I’m running a Spark SELECT query on a Delta Lake table partitioned by year, month, day, and hour, derived from a timestamp column. When I execute the query in Zeppelin, Spark is aware of the partitions and applies partition filters as expected. However, when I run the same query on the same table in my own Spark application (written in Java), the physical plan shows no awareness of partitions, leading to a less efficient query. According to this documentation, delta lake should automatically levarage partitions when using generated columns.
Example query:
%sql
select *
FROM delta.`tablepath`
WHERE coAt < '2023-05-22 13:00:00.0';
Physical plan:
== Physical Plan ==
Project (5)
+- Filter (4)
+- Filter (3)
+- Filter (2)
+- Scan ExistingRDD Delta Table State with Stats #58 - hdfs:<path> (1)

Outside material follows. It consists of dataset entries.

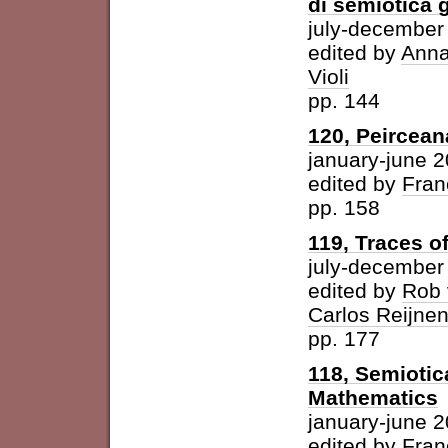
di semiotica 
july-december
edited by
Anna
Violi
pp. 144
120, Peircean
january-june 
edited by
Fran
pp. 158
119, Traces o
july-december
edited by
Rob 
Carlos Reijne
pp. 177
118, Semioti
Mathematics
january-june 
edited by
Fran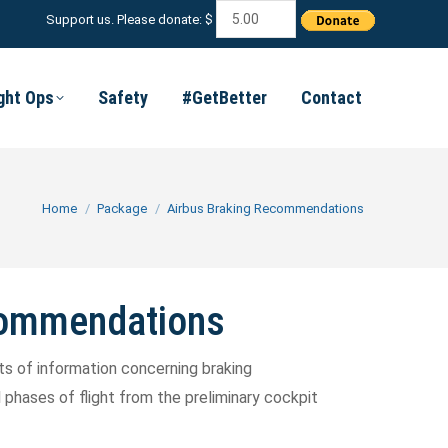
Support us. Please donate: $
ight Ops
Safety
#GetBetter
Contact
You are here:
Home
Package
Airbus Braking Recommendations
commendations
 lots of information concerning braking
hases of flight from the preliminary cockpit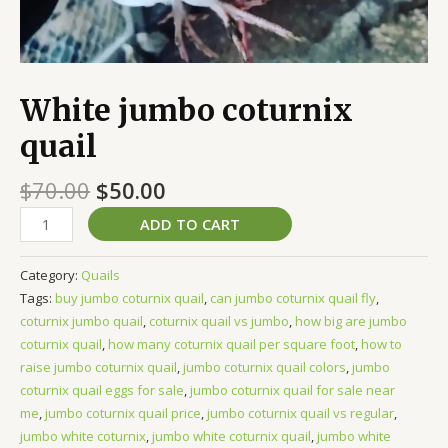
White jumbo coturnix
quail
$
70.00
$
50.00
ADD TO CART
Category:
Quails
Tags:
buy jumbo coturnix quail
,
can jumbo coturnix quail fly
,
coturnix jumbo quail
,
coturnix quail vs jumbo
,
how big are jumbo
coturnix quail
,
how many coturnix quail per square foot
,
how to
raise jumbo coturnix quail
,
jumbo coturnix quail colors
,
jumbo
coturnix quail eggs for sale
,
jumbo coturnix quail for sale near
me
,
jumbo coturnix quail price
,
jumbo coturnix quail vs regular
,
jumbo white coturnix
,
jumbo white coturnix quail
,
jumbo white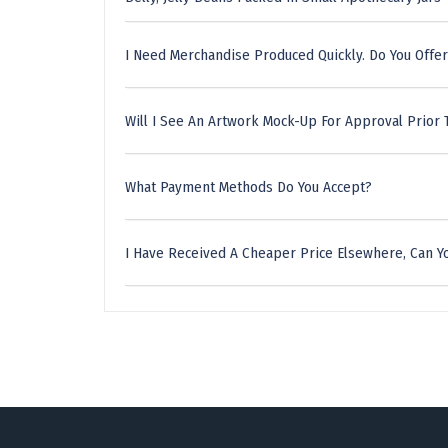
I Need Merchandise Produced Quickly. Do You Offer
Will I See An Artwork Mock-Up For Approval Prior 
What Payment Methods Do You Accept?
I Have Received A Cheaper Price Elsewhere, Can Yo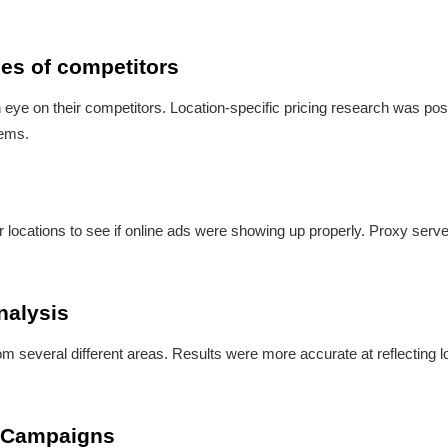
ces of competitors
eye on their competitors. Location-specific pricing research was pos
lems.
r locations to see if online ads were showing up properly. Proxy serve
nalysis
m several different areas. Results were more accurate at reflecting l
te Campaigns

(1) Scan ExistingRDD Delta Table State with Stats #58 - hdfs:<path>
Output [7]: [path#112840, partitionValues#112841, size#112842L, modificationTime#112843L, dataChange#112844, stats#112855, tags#112846]
Arguments: [path#112840, partitionValues#112841, size#112842L, modificationTime#112843L, dataChange#112844, stats#112855, tags#112846], Delta Table State with Stats #58 - <path> MapPartitionsRDD[2934] at $anonfun$recordDeltaOperationInternal$1 at DatabricksLogging.scala:77, ExistingRDD, UnknownPartitioning(0)
(2) Filter
Input [7]: [path#112840, partitionValues#112841, size#112842L, modificationTime#112843L, dataChange#112844, stats#112855, tags#112846]
Condition : UDF(true, size#112842L, stats#112855.numRecords)
(3) Filter
Input [7]: [path#112840, partitionValues#112841, size#112842L, modificationTime#112843L, dataChange#112844, stats#112855, tags#112846]
Condition : (NOT coalesce(isnull(((((cast(partitionValues#112841[__year__] as int) < 2023) OR ((cast(partitionValues#112841[__year__] as int) = 2023) AND (cast(partitionValues#112841[__month__] as int) < 5))) OR (((cast(partitionValues#112841[__year__] as int) = 2023) AND (cast(partitionValues#112841[__month__] as int) = 5)) AND (cast(partitionValues#112841[__day__] as int) < 22))) OR ((((cast(partitionValues#112841[__year__] as int) = 2023) AND (cast(partitionValues#112841[__month__] as int) = 5)) AND (cast(partitionValues#112841[__day__] as int) = 22)) AND (cast(partitionValues#112841[__hour__] as int) <= 13)))), false) AND UDF(knownnotnull(((((cast(partitionValues#112841[__year__] as int) < 2023) OR ((cast(partitionValues#112841[__year__] as int) = 2023) AND (cast(partitionValues#112841[__month__] as int) < 5))) OR (((cast(partitionValues#112841[__year__] as int) = 2023) AND (cast(partitionValues#112841[__month__] as int) = 5)) AND (cast(partitionValues#112841[__day__] as int) < 22))) OR ((((cast(partitionValues#112841[__year__] as int) = 2023) AND (cast(partitionValues#112841[__month__] as int) = 5)) AND (cast(partitionValues#112841[__day__] as int) = 22)) AND (cast(partitionValues#112841[__hour__] as int) <= 13)))), size#112842L, stats#112855.numRecords))
(4) Filter
Input [7]: [path#112840, partitionValues#112841, size#112842L, modificationTime#112843L, dataChange#112844, stats#112855, tags#112846]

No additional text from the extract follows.